In response to Sen. Marco Rubio (R-FL) to Filibuster Brennan:
I have the same feeling of receding cynicism I did when the Tea Party first exploded on to the scene and began doing things that just weren’t done in America anymore — taking politics seriously, taking the Founders’ legacy to us seriously, showing up at Town Halls to ask their once and future representatives some real questions, engaging, questioning, insisting, demanding.
There was a time 200 years ago when this was commonplance. Americans had just won their liberty and were enthused about it. They treated their civic duty not as a mere duty but as the highest aspiration of political man.
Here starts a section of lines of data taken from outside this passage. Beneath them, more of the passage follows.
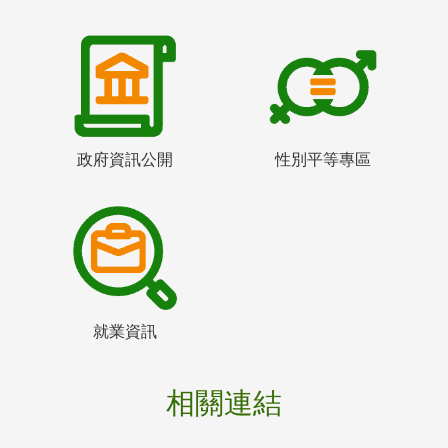
政府資訊公開
性別平等專區
就業資訊
相關連結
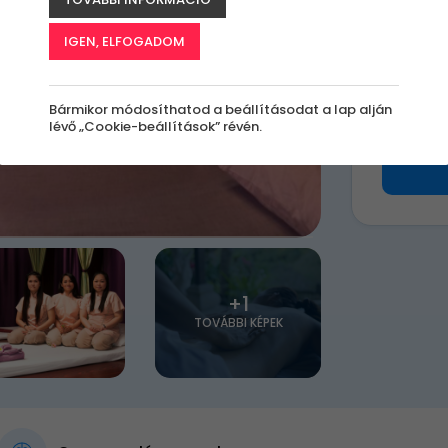
k
IGEN, ELFOGADOM
71 0
Bármikor módosíthatod a beállításodat a lap alján
lévő „Cookie-beállítások” révén.
+1
TOVÁBBI KÉPEK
This filibuster excites me for the same reasons — a return to the Old Ways, the ways that actually work, the way American politics is actually supposed to be conducted, with Senators offering thoughtful defenses of their positions and, above all, insisting that this nation is We the People not We the Ministers & Lesser Bureaucratic Warlords of Whatever Current Government the Public Has Had the Folly to Install In Office.
I don’t entirely agree with Sen. Rand Paul (R-KY), at least if he’s arguing for an absolute bar– the Terrorist On His Way To Deliver a Working Nuke to NYC obviously (to me anyway) merits a unilateral exercise of prophylactic lethal force (assuming time won’t permit regular order to be followed).
But this filibuster is bigger even than that issue (which is itself large). This filibuster is about the basic character of a Democratic Republic, and restoring that character to good working order.